Large LUN vs more luns

Hi

I need to create 2x 1.5 TB VGs on a new HP EVA 5000 using HP-UX 11.00.Is there any advantage to creating multiple smaller luns than 1x1.5TB lun per VG?
1 disk group has been configured on the EVA.
Both VGs will contain identical copies of an Oracle DB.

Are there any LVM issues/gotchas with this size lun besides increasing PE size?
25 REPLIES 25
Arockia Jegan
Trusted Contributor

Re: Large LUN vs more luns

If you are going to have one or two LUN with a TB size the queue depth is going to be less that will affect your system performance. But if you have multiple LUNS the queue depth is going to be high and give you good performance.

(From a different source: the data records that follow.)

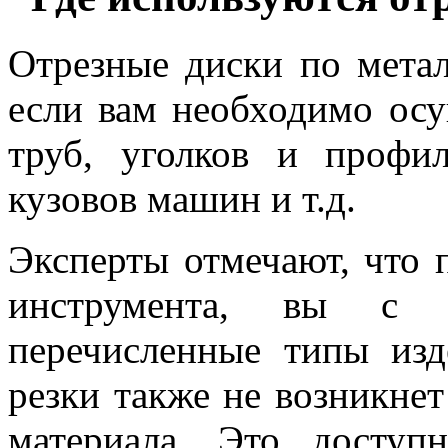
Отрезные диски по метал
если вам необходимо осу
труб, уголков и профил
кузовов машин и т.д.
Эксперты отмечают, что 
инструмента, вы с л
перечисленные типы изд
резки также не возникне
материала. Это доступ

Also if you are planning to go for double striping(hardware and software) you have to go with more LUNS.
Jeff Schussele
Honored Contributor

Re: Large LUN vs more luns

Hi,

I've always believed that more LUNs give you a slight performance gain as the odds of the data being spread out over more spindles is higher.
Of course it's up to the person designing & creating the LUNs to make that happen.
So I'd go with smaller LUNs - possibly 10 x 150Mb.

And yes beside PE size (-s) you should also consider increasing max-pv (-p) & max-pe (-e) to accomodate any possible future extensions to the VG.

My 2 cents,
Jeff
PERSEVERANCE -- Remember, whatever does not kill you only makes you stronger!
Jeff Schussele
Honored Contributor

Re: Large LUN vs more luns

Of course that should have been.....

10 X 150Gb

Jeff
PERSEVERANCE -- Remember, whatever does not kill you only makes you stronger!
Geoff Wild
Honored Contributor

Re: Large LUN vs more luns

We are about to migrate from one EMC to a new one - and we have determined that for our Applications, going with 33GB striped meta's is the way to go. Currently we are on 8.6 GB Hypers...for a 1.5 TB DB....in our case we need 47 lun's...


Rgds...Geoff
Proverbs 3:5,6 Trust in the Lord with all your heart and lean not on your own understanding; in all your ways acknowledge him, and he will make all your paths straight.
Sunil Sharma_1
Honored Contributor

Re: Large LUN vs more luns

Hi,
it's always recommended to create multiple LUN and Ideal size of lun is 36-72 GB .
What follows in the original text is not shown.